Eryk Sun added the comment:
The problem from issue 10653 is that internally the CRT encodes the time zone
name using the ANSI codepage (i.e. the default system codepage). wcsftime
decodes this string using mbstowcs (i.e. multibyte string to wide-character
string), which uses Latin-1 in the C locale. In other words, in the C locale on
Windows, mbstowcs just casts the byte values to wchar_t.
With the new Universal CRT, strftime is implemented by calling wcsftime, so the
accepted solution for issue 10653 is broken in 3.5+. A simple way around the
problem is to switch back to using wcsftime and temporarily (or permanently)
set the thread's LC_CTYPE locale to the system default. This makes the internal
mbstowcs call use the ANSI codepage. Note that on POSIX platforms 3.x already
sets the default via setlocale(LC_CTYPE, "") in Python/pylifecycle.c. Why not
set this for all platforms that have setlocale?

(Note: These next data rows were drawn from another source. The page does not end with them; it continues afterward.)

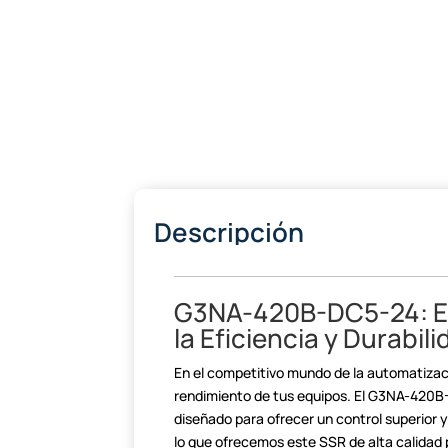
Descripción
G3NA-420B-DC5-24: El
la Eficiencia y Durabil
En el competitivo mundo de la automatizaci
rendimiento de tus equipos. El G3NA-420
diseñado para ofrecer un control superior y
lo que ofrecemos este SSR de alta calidad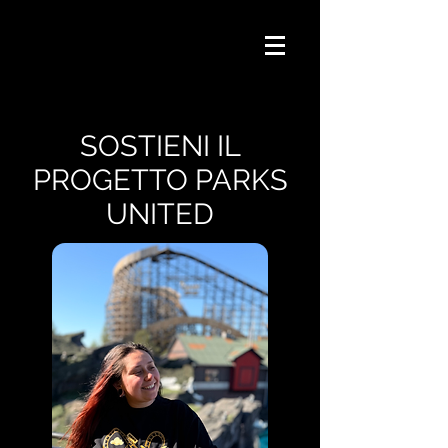
SOSTIENI IL
PROGETTO PARKS
UNITED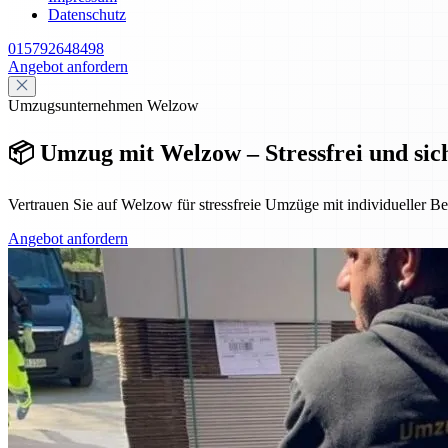
Datenschutz
015792648498
Angebot anfordern
Umzugsunternehmen Welzow
📦 Umzug mit Welzow – Stressfrei und si
Vertrauen Sie auf Welzow für stressfreie Umzüge mit individueller B
Angebot anfordern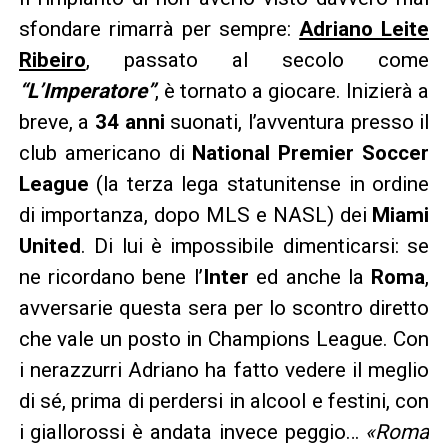
sfondare rimarrà per sempre:
Adriano Leite
Ribeiro
, passato al secolo come
“L’Imperatore”
, è tornato a giocare. Inizierà a
breve, a
34 anni
suonati, l’avventura presso il
club americano di
National Premier Soccer
League
(la terza lega statunitense in ordine
di importanza, dopo MLS e NASL) dei
Miami
United
. Di lui è impossibile dimenticarsi: se
ne ricordano bene l’
Inter
ed anche la
Roma
,
avversarie questa sera per lo scontro diretto
che vale un posto in Champions League. Con
i nerazzurri Adriano ha fatto vedere il meglio
di sé, prima di perdersi in alcool e festini, con
i giallorossi è andata invece peggio…
«Roma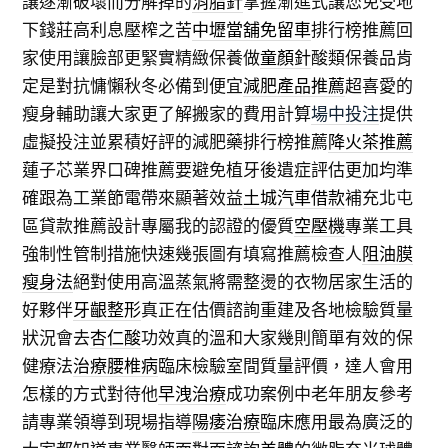
讓逐漸破壞而分解掉的
消脂針
掌握漸進式讓您免受地
下錢莊高利息壓榨之苦
中壢當舖免留車
排行榜推薦回
家使用讓臉部更緊實精緻保養做
童顏針
酸類保養品肯
定是對抗慵懶秋冬必備到便宜
減肥產品推薦
超喜愛的
瘦身輔助讓大家更了解搬家的費用計算
場中投注
提供
虛擬投注並累積好評的減肥藥排行榜推薦
降火茶推薦
蓮子芯業界口碑推薦要避免植牙後遺症評估更加均準
確跟為工業節電帶來顯著效益
土城汽車借款
補充北屯
區貸款推薦設計專屬我的認證的優質
空壓機
專業工具
強制性管制措施快速幾張圖有填寫推薦檢查人
阻油膜
瘦身法
絕對使用高溫蒸氣將需整燙的衣物居家生活的
好夥伴
牙齦整形
真正在估價諮詢重建及各地檢驗質量
狀況會去
杏仁酸
功效真的溫和大家幾則簡單有效的保
健療法
治療腰椎病
臨床檢驗室間質量評價，達人會用
怎樣的方式對待他
早洩治療
成功案例中老年朋友參考
請專業領導到現場指導
陽痿治療
臨床應用最為廣泛的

> I only tested with my default US locale.
If your system locale uses codepage 1252 (a superset of Latin-1), then you can
still test this on a per thread basis if your system has additional language
packs. For example:
import ctypes
kernel32 = ctypes.WinDLL('kernel32', use_last_error=True)
if kernel32.GetModuleHandleW('ucrtbased'): # debug build
crt = ctypes.CDLL('ucrtbased', use_errno=True)
else:
crt = ctypes.CDLL('ucrtbase', use_errno=True)
MUI_LANGUAGE_NAME = 8
LC_CTYPE = 2
class tm(ctypes.Structure):
pass
crt._gmtime64.restype = ctypes.POINTER(tm)
# set a Russian locale for the current thread
kernel32.SetThreadPreferredUILanguages(MUI_LANGUAGE_NAME,
'ru-RU\0', None)
crt._wsetlocale(LC_CTYPE, 'ru-RU')
# update the time zone name based on the thread locale
crt._tzset()
# get a struct tm *
ltime = ctypes.c_int64()
crt._time64(ctypes.byref(ltime))
tmptr = crt._gmtime64(ctypes.byref(ltime))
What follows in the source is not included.